Playing Assassin’s Creed: Syndicate after recently bitching in this thread that a guy wearing an obvious Assassin (or Templar, in the case of AC Rogue) uniform that’s absolutely bristling with swords and knives and pistols and a rifle and... can blend in to the point of invisibility by standing near a couple of gossiping old ladies made me realize that in Syndicate, Jacob and Evie are actually dressed pretty much the same as everyone else in London, to the point that they don’t even raise their hoods unless they’re actually crouched down and creeping around (actual stealth mechanics!), and all their weapons are concealed or disguised, so the social stealth actually makes sense again.

Safeword
Jun 1, 2018

by R. Dieovich
Although it doesn't really come into play, I did like how the Assassins became less effective over time because global surveillance and capitalism pushed the Templars so far ahead in terms of influence. Sticking to the shadows is all well and good until your enemies make billions each day, ploughing it back into technology that makes your hiding space a very limited one.

Strom Cuzewon
Jul 1, 2010

Chuck Buried Treasure posted:

Playing Assassin’s Creed: Syndicate after recently bitching in this thread that a guy wearing an obvious Assassin (or Templar, in the case of AC Rogue) uniform that’s absolutely bristling with swords and knives and pistols and a rifle and... can blend in to the point of invisibility by standing near a couple of gossiping old ladies made me realize that in Syndicate, Jacob and Evie are actually dressed pretty much the same as everyone else in London, to the point that they don’t even raise their hoods unless they’re actually crouched down and creeping around (actual stealth mechanics!), and all their weapons are concealed or disguised, so the social stealth actually makes sense again.

Also with every subsequent game they add an extra set of collars/lapels to your outfit. Altair looked distinctive, Ezio looked stylish, everyone since then just looks cluttered and messy.

Inspector Gesicht
Oct 26, 2012

500 Zeus a body.


Imagine how many the collars the future-cyberpunk assassins will have.

Safeword
Jun 1, 2018

by R. Dieovich
Didn't Heller from Prototype wear a popped hood over a second hoody, underneath a hooded jacket.

Neddy Seagoon
Oct 12, 2012

"Hi Everybody!"

Safeword posted:

Although it doesn't really come into play, I did like how the Assassins became less effective over time because global surveillance and capitalism pushed the Templars so far ahead in terms of influence. Sticking to the shadows is all well and good until your enemies make billions each day, ploughing it back into technology that makes your hiding space a very limited one.

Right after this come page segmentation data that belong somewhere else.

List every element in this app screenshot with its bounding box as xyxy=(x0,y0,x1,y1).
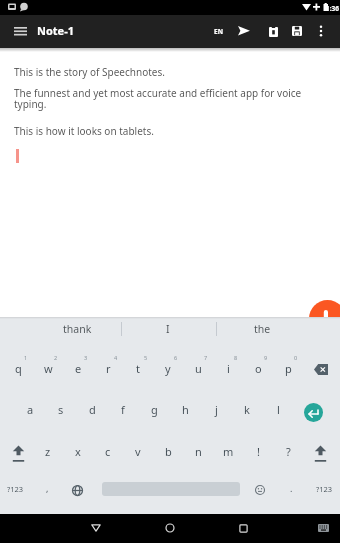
button[interactable] xyxy=(284,22,310,40)
staticText: The funnest and yet most accurate and ef… xyxy=(14,86,302,100)
staticText: i xyxy=(227,361,230,376)
staticText: j xyxy=(215,402,218,417)
button[interactable]: x xyxy=(64,442,92,460)
staticText: e xyxy=(75,361,82,376)
staticText: t xyxy=(136,361,140,376)
button[interactable]: ! xyxy=(246,442,270,460)
button[interactable]: n xyxy=(184,442,212,460)
button[interactable] xyxy=(66,480,88,500)
button[interactable] xyxy=(304,403,323,422)
button[interactable]: r xyxy=(94,359,122,377)
button[interactable]: o xyxy=(244,359,272,377)
staticText: 3 xyxy=(84,354,88,361)
staticText: This is the story of Speechnotes. xyxy=(14,65,165,79)
staticText: typing. xyxy=(14,97,47,111)
button[interactable]: c xyxy=(94,442,122,460)
staticText: ! xyxy=(257,444,260,459)
staticText: y xyxy=(165,361,171,376)
staticText: ?123 xyxy=(316,484,333,494)
staticText: , xyxy=(46,482,49,494)
button[interactable]: i xyxy=(214,359,242,377)
staticText: 1:36 xyxy=(326,4,339,13)
button[interactable] xyxy=(8,21,32,41)
staticText: 1 xyxy=(24,354,28,361)
button[interactable]: . xyxy=(282,480,300,496)
staticText: 5 xyxy=(144,354,148,361)
staticText: o xyxy=(255,361,262,376)
staticText: c xyxy=(105,444,111,459)
button[interactable]: s xyxy=(47,400,75,418)
button[interactable]: , xyxy=(38,480,56,496)
button[interactable] xyxy=(260,22,286,40)
button[interactable] xyxy=(312,519,334,537)
button[interactable]: z xyxy=(34,442,62,460)
staticText: 7 xyxy=(204,354,208,361)
button[interactable] xyxy=(307,359,335,380)
staticText: z xyxy=(45,444,51,459)
staticText: EN xyxy=(214,27,223,36)
button[interactable]: h xyxy=(171,400,199,418)
button[interactable]: EN xyxy=(206,22,230,40)
button[interactable]: u xyxy=(184,359,212,377)
staticText: the xyxy=(254,322,271,336)
button[interactable]: m xyxy=(214,442,242,460)
staticText: w xyxy=(44,361,53,376)
button[interactable]: ? xyxy=(276,442,300,460)
staticText: u xyxy=(195,361,202,376)
button[interactable]: g xyxy=(140,400,168,418)
staticText: 4 xyxy=(114,354,118,361)
button[interactable] xyxy=(231,22,257,40)
button[interactable]: j xyxy=(202,400,230,418)
button[interactable]: y xyxy=(154,359,182,377)
staticText: r xyxy=(106,361,111,376)
button[interactable] xyxy=(84,518,108,538)
staticText: 8 xyxy=(234,354,238,361)
button[interactable]: ?123 xyxy=(311,481,337,497)
staticText: x xyxy=(75,444,81,459)
button[interactable]: e xyxy=(64,359,92,377)
button[interactable] xyxy=(249,480,271,500)
staticText: m xyxy=(223,444,234,459)
button[interactable]: d xyxy=(78,400,106,418)
staticText: 6 xyxy=(174,354,178,361)
button[interactable] xyxy=(311,22,331,40)
button[interactable]: thank xyxy=(42,321,112,337)
staticText: ? xyxy=(286,444,291,459)
staticText: g xyxy=(151,402,158,417)
staticText: a xyxy=(27,402,34,417)
staticText: 2 xyxy=(54,354,58,361)
button[interactable] xyxy=(6,444,30,462)
button[interactable]: l xyxy=(264,400,292,418)
button[interactable]: ?123 xyxy=(2,481,28,497)
button[interactable]: the xyxy=(232,321,292,337)
button[interactable]: v xyxy=(124,442,152,460)
button[interactable]: k xyxy=(233,400,261,418)
staticText: f xyxy=(121,402,125,417)
button[interactable]: q xyxy=(4,359,32,377)
button[interactable] xyxy=(308,444,332,462)
staticText: d xyxy=(89,402,96,417)
staticText: thank xyxy=(63,322,92,336)
staticText: v xyxy=(135,444,141,459)
staticText: s xyxy=(58,402,64,417)
staticText: k xyxy=(244,402,250,417)
staticText: n xyxy=(195,444,202,459)
staticText: h xyxy=(182,402,189,417)
button[interactable]: f xyxy=(109,400,137,418)
button[interactable] xyxy=(309,300,340,337)
button[interactable]: a xyxy=(16,400,44,418)
staticText: q xyxy=(15,361,22,376)
staticText: l xyxy=(277,402,280,417)
staticText: . xyxy=(290,482,293,494)
staticText: p xyxy=(285,361,292,376)
button[interactable] xyxy=(158,518,182,538)
button[interactable]: w xyxy=(34,359,62,377)
button[interactable]: p xyxy=(274,359,302,377)
button[interactable]: b xyxy=(154,442,182,460)
button[interactable]: t xyxy=(124,359,152,377)
button[interactable]: I xyxy=(148,321,188,337)
button[interactable] xyxy=(231,518,255,538)
staticText: This is how it looks on tablets. xyxy=(14,124,154,138)
staticText: 9 xyxy=(264,354,268,361)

One thing I actually liked with AC3 was when you do the modern-day missions you had no HUD. You had to rely on what you'd actually learned playing the game, because you had almost no visual indicators of breaking stealth or your health/Sync.

Alhazred
Feb 16, 2011




Safeword posted:

Although it doesn't really come into play, I did like how the Assassins became less effective over time because global surveillance and capitalism pushed the Templars so far ahead in terms of influence. Sticking to the shadows is all well and good until your enemies make billions each day, ploughing it back into technology that makes your hiding space a very limited one.

It's kinda fun to see how the Assassins went from being a powerful organisation backed by the Medicis to an old man with a limp living in a house in North-America.

Alhazred has a new favorite as of 16:56 on Aug 18, 2018

Calaveron
Aug 7, 2006
:negative:

Chuck Buried Treasure posted:

Playing Assassin’s Creed: Syndicate after recently bitching in this thread that a guy wearing an obvious Assassin (or Templar, in the case of AC Rogue) uniform that’s absolutely bristling with swords and knives and pistols and a rifle and... can blend in to the point of invisibility by standing near a couple of gossiping old ladies made me realize that in Syndicate, Jacob and Evie are actually dressed pretty much the same as everyone else in London, to the point that they don’t even raise their hoods unless they’re actually crouched down and creeping around (actual stealth mechanics!), and all their weapons are concealed or disguised, so the social stealth actually makes sense again.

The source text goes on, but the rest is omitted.